Following the MOD’s investment in the deployment to the fleet of Sonar 2087 technical refresh, the Navy has been able to rapidly deploy Thales-developed trial software while in Australia.
This demonstrates a tangible step forward towards understanding the future requirement of sonars. It has also involved close liaison between Navy Command, Defence Equipment & Support and Thales.
During DSEi, the First Sea Lord, the Navy’s most senior operational officer, outlined a vision to look beyond the platforms, weapon systems, sensors and other technologies to keep the Royal Navy at the forefront of capability for decades to come.
“S2087 is a world class sonar and has plenty of potential for development. This is one such opportunity that has been taken forward by the Maritime Capability and Ships Divisions here in Navy Command HQ, with the support of DE&S and industry. We will continue to look for others,” said Commander Richard Hutchings, Fleet Anti-Submarine Warfare Officer, Maritime Capability Division.

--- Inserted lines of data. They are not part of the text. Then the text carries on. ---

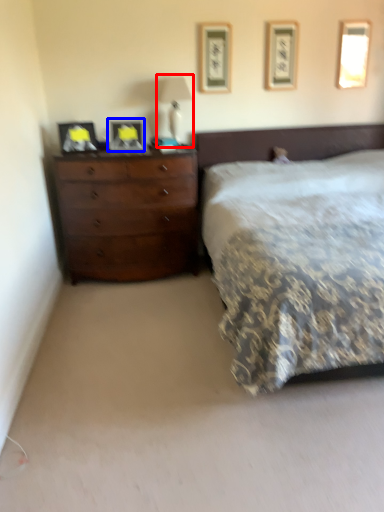 Question: Which point is closer to the camera, bedside lamp (highlighted by a red box) or picture frame (highlighted by a blue box)?

Choices:
 (A) bedside lamp
 (B) picture frame

Answer: (B) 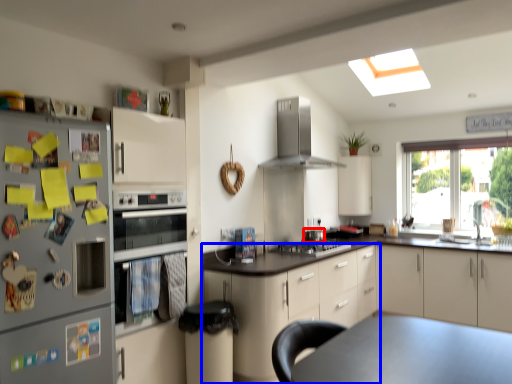 Question: Which object is further to the camera taking this photo, appliance (highlighted by a red box) or cabinetry (highlighted by a blue box)?

Choices:
 (A) appliance
 (B) cabinetry

Answer: (A) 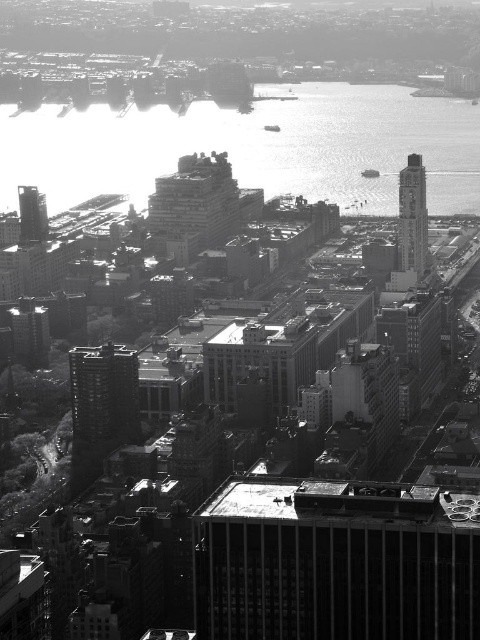 Question: Does concrete building at center have a lesser width compared to smooth concrete skyscraper at left?

Choices:
 (A) yes
 (B) no

Answer: (B)

Question: Which object appears closest to the camera in this image?

Choices:
 (A) reflective silver water at upper center
 (B) concrete building at center
 (C) smooth concrete skyscraper at left

Answer: (B)

Question: Estimate the real-world distances between objects in this image. Which object is closer to the reflective silver water at upper center?

Choices:
 (A) concrete building at center
 (B) smooth glass clock tower at right
 (C) smooth concrete building at center
 (D) smooth concrete skyscraper at left

Answer: (A)

Question: Does concrete building at center have a larger size compared to smooth concrete skyscraper at left?

Choices:
 (A) yes
 (B) no

Answer: (A)

Question: Is concrete building at center positioned in front of smooth glass clock tower at right?

Choices:
 (A) yes
 (B) no

Answer: (A)

Question: Which is farther from the concrete building at center?

Choices:
 (A) smooth concrete skyscraper at left
 (B) reflective silver water at upper center

Answer: (A) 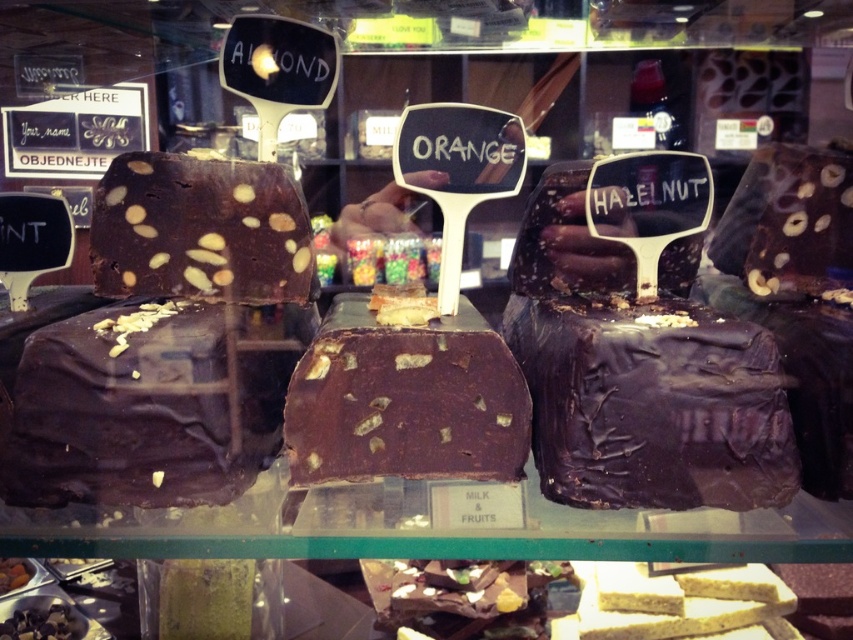 You are a customer looking at the display case in the bakery. There are two points marked in the case. The first point is at coordinate (91, 364) and the second is at (409, 403). Which point is closer to you as you look at the display?

Point (91, 364) is closer to the viewer than point (409, 403).

You are a customer in the bakery and want to buy the shiny dark chocolate cake at center and the shiny dark chocolate at center. If you look down from the top of the display case, which one is positioned lower?

The shiny dark chocolate cake at center is located below the shiny dark chocolate at center, so when looking down from the top of the display case, the shiny dark chocolate cake at center is positioned lower.

You are a customer in the bakery and want to find the shiny dark chocolate cake at left. According to the display case layout, where should you look relative to the other items?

The Open Architecture, common to both sonars 2076 and 2087, is also the core of the new submarine sonar training facility (Venturer) recently opened at HM Naval Base Clyde.
The Thales-supplied Rapidly Reconfigurable Training Technology (RRTT) system has been designed so that it can easily be reconfigured to future upgrades to provide high fidelity hands on training. This will ensure that individual sonar operators train on the right configuration to support specific missions and boats.
Thales says that in time, it could easily be applied to other naval training, such as naval communications, anti-submarine warfare and mine countermeasures.